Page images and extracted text
-=-=-=-=-

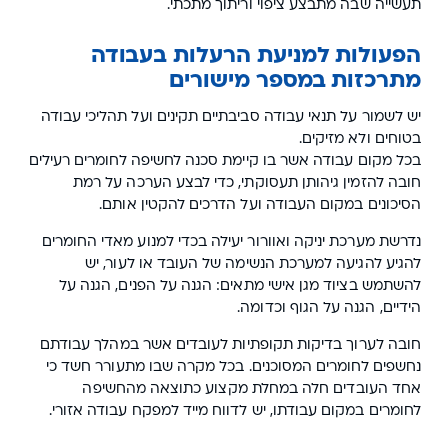
תעשייה שבה מתבצע ציפוי וריתוך מתכתי.
הפעולות למניעת הרעלות בעבודה
מתרכזות במספר מישורים
יש לשמור על תנאי עבודה סביבתיים תקינים ועל תהליכי עבודה
בטוחים ולא מזיקים.
בכל מקום עבודה אשר בו קיימת סכנה לחשיפה לחומרים רעילים
חובה להזמין גיהותן תעסוקתי, כדי לבצע הערכה על רמת
הסיכונים במקום העבודה ועל הדרכים להקטין אותם.
נדרשת מערכת יניקה ואוורור יעילה בכדי למנוע מאדי החומרים
להגיע להגיעה למערכת הנשימה של העובד או לעור, יש
להשתמש בציוד מגן אישי מתאים: הגנה על הפנים, הגנה על
הידיים, הגנה על הגוף וכדומה.
חובה לערוך בדיקות תקופתיות לעובדים אשר במהלך עבודתם
נחשפים לחומרים המסוכנים. בכל מקרה שבו מתעורר חשד כי
אחד העובדים חלה במחלת מקצוע כתוצאה מהחשיפה
לחומרים במקום עבודתו, יש לדווח מייד למפקח עבודה אזורי.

-=-=-=-=-

:: WHAT YOU NEED TO DO ::
Taking the line with "להשתמש בציוד מגן" as the start and the last line of the data above as the end, write out those two lines and every line between them exactly, and only those.

:: EXPECTED OUTPUT ::
להשתמש בציוד מגן אישי מתאים: הגנה על הפנים, הגנה על
הידיים, הגנה על הגוף וכדומה.
חובה לערוך בדיקות תקופתיות לעובדים אשר במהלך עבודתם
נחשפים לחומרים המסוכנים. בכל מקרה שבו מתעורר חשד כי
אחד העובדים חלה במחלת מקצוע כתוצאה מהחשיפה
לחומרים במקום עבודתו, יש לדווח מייד למפקח עבודה אזורי.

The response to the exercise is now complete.